I read a nifty piece by Wikinomics authors, Don Tapscott and Anthony D Williams, this morning on the Guardian's website about some of the future uses of the internet. The article focuses on how business can use the power of the internet to dramatically improve their bottom line. Most of the examples given strive to harness a large user base to solve complicated problems. The computer industry calls this kind of stuff, 'Web 2.0'.
Some highlights.
- The 'self-organizers'
- The 'prosumers'
- The new gold rush
China's burgeoning motorbike industry isn't dominated by a handful of corporate behemoths employing thousands of employees, or outsourcing tasks to smaller subcontractors. Instead, a self-organized system has emerged in which many smaller companies collaborate to share the risks and the profits - often, admittedly, by copying Japanese designs.
When hobbyists started hacking the computerized parts at the heart of the Lego Mindstorms range, the toy company initially threatened to sue them. Then it had a change of heart, and started encouraging them to be 'prosumers': consumers who play far more than a superficial role in the creation of products.

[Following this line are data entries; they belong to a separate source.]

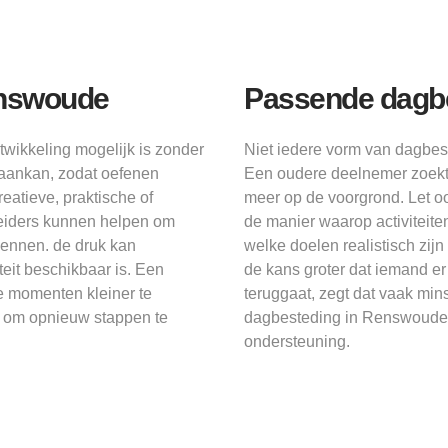
enswoude
Passende dagbe
ikkeling mogelijk is zonder
Niet iedere vorm van dagbes
 aankan, zodat oefenen
Een oudere deelnemer zoekt v
reatieve, praktische of
meer op de voorgrond. Let o
eleiders kunnen helpen om
de manier waarop activiteit
kennen. de druk kan
welke doelen realistisch zij
teit beschikbaar is. Een
de kans groter dat iemand er
e momenten kleiner te
teruggaat, zegt dat vaak min
s om opnieuw stappen te
dagbesteding in Renswoude g
ondersteuning.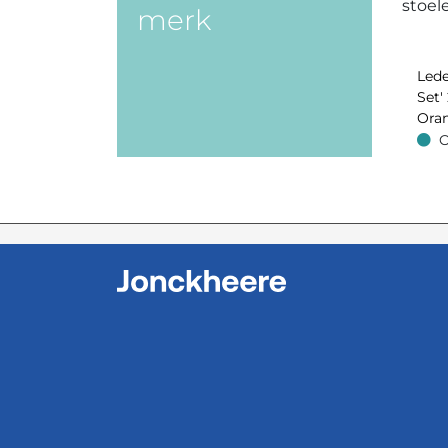
merk
Lede
Set' 
Oran
O
Op v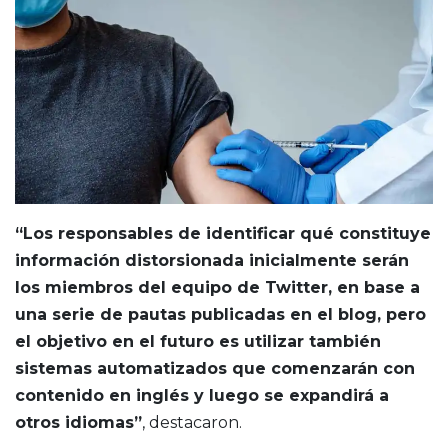
“Los responsables de identificar qué constituye
información distorsionada inicialmente serán
los miembros del equipo de Twitter, en base a
una serie de pautas publicadas en el blog, pero
el objetivo en el futuro es utilizar también
sistemas automatizados que comenzarán con
contenido en inglés y luego se expandirá a
otros idiomas”
, destacaron.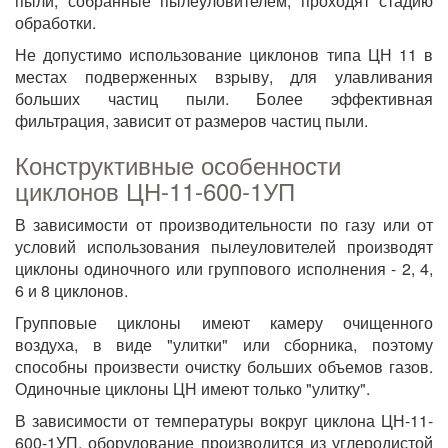
пыли, собранные пылеуловителем, проходят стадию
обработки.
Не допустимо использование циклонов типа ЦН 11 в
местах подверженных взрыву, для улавливания
больших частиц пыли. Более эффективная
фильтрация, зависит от размеров частиц пыли.
Конструктивные особенности
циклонов ЦН-11-600-1УП
В зависимости от производительности по газу или от
условий использования пылеуловителей производят
циклоны одиночного или группового исполнения - 2, 4,
6 и 8 циклонов.
Групповые циклоны имеют камеру очищенного
воздуха, в виде "улитки" или сборника, поэтому
способны произвести очистку больших объемов газов.
Одиночные циклоны ЦН имеют только "улитку".
В зависимости от температуры вокруг циклона ЦН-11-
600-1УП, оборудование производится из углеродистой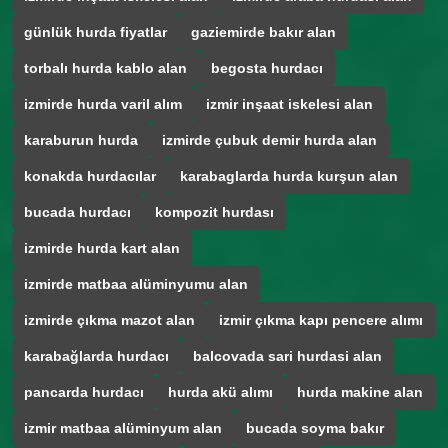
günlük hurda fiyatlar
gaziemirde bakır alan
torbalı hurda kablo alan
begosta hurdacı
izmirde hurda varil alım
izmir inşaat iskelesi alan
karaburun hurda
izmirde çubuk demir hurda alan
konakda hurdacılar
karabaglarda hurda kurşun alan
bucada hurdacı
kompozit hurdası
izmirde hurda kart alan
izmirde matbaa alüminyumu alan
izmirde çıkma mazot alan
izmir çıkma kapı pencere alımı
karabağlarda hurdacı
balcovada sari hurdasi alan
pancarda hurdacı
hurda akü alımı
hurda makine alan
izmir matbaa alüminyum alan
bucada soyma bakır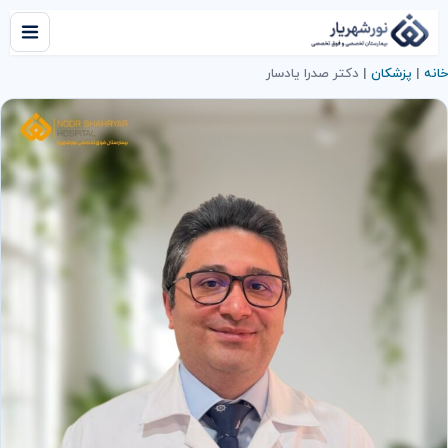
خانه
|
پزشکان
|
دکتر صدرا یادسار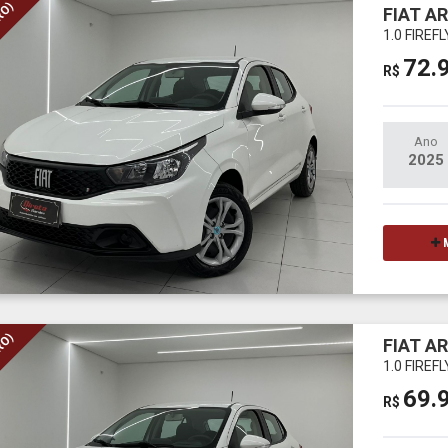
RO)
FIAT A
1.0 FIREF
72.
R$
Ano
2025
M
RO)
FIAT A
1.0 FIREF
69.
R$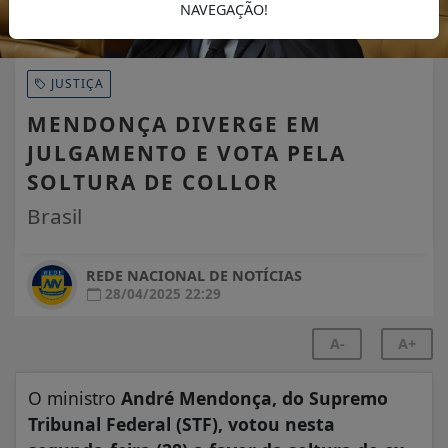
NAVEGAÇÃO!
JUSTIÇA
MENDONÇA DIVERGE EM
JULGAMENTO E VOTA PELA
SOLTURA DE COLLOR
Brasil
REDE NACIONAL DE NOTÍCIAS
28/04/2025 22:29
A-
A+
O ministro
André Mendonça, do Supremo
Tribunal Federal (STF), votou nesta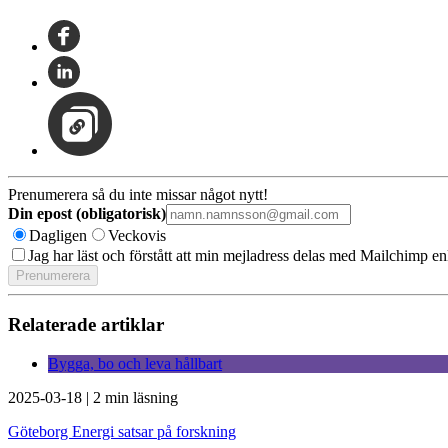
Prenumerera så du inte missar något nytt!
Din epost (obligatorisk)
Dagligen
Veckovis
Jag har läst och förstått att min mejladress delas med Mailchimp en
Relaterade artiklar
Bygga, bo och leva hållbart
2025-03-18
|
2 min läsning
Göteborg Energi satsar på forskning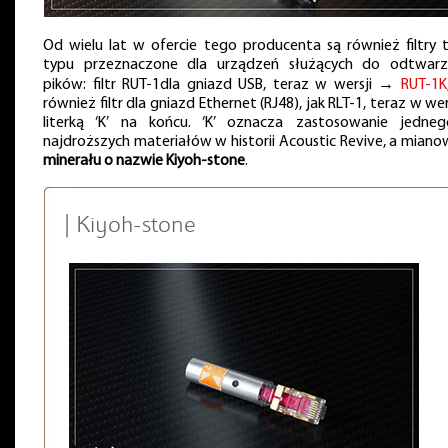
Od wielu lat w ofercie tego producenta są również filtry 
typu przeznaczone dla urządzeń służących do odtwarz
pików: filtr RUT-1dla gniazd USB, teraz w wersji →
RUT-1K
również filtr dla gniazd Ethernet (RJ48), jak RLT-1, teraz w wer
literką ‘K’ na końcu. ‘K’ oznacza zastosowanie jedne
najdroższych materiałów w historii Acoustic Revive, a mianow
minerału o nazwie Kiyoh-stone
.
| Kiyoh-stone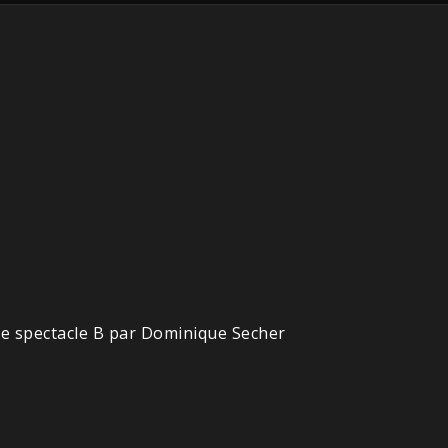
Le spectacle B par Dominique Secher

The gold mine at Red Lake in Ontario, operated by Goldcorp, was ailing and facing collapse until its chief executive Rob McEwen heard a talk about Linus Torvalds, the Finnish inventor of the open-source computer operating system, Linux. Why not place Goldcorp's secret geological data on the internet, McEwen wondered, and see if there were experts outside the company who could suggest where to mine? The 'Goldcorp Challenge' reaped handsome profits, turning a company worth $100m into one worth $9bn.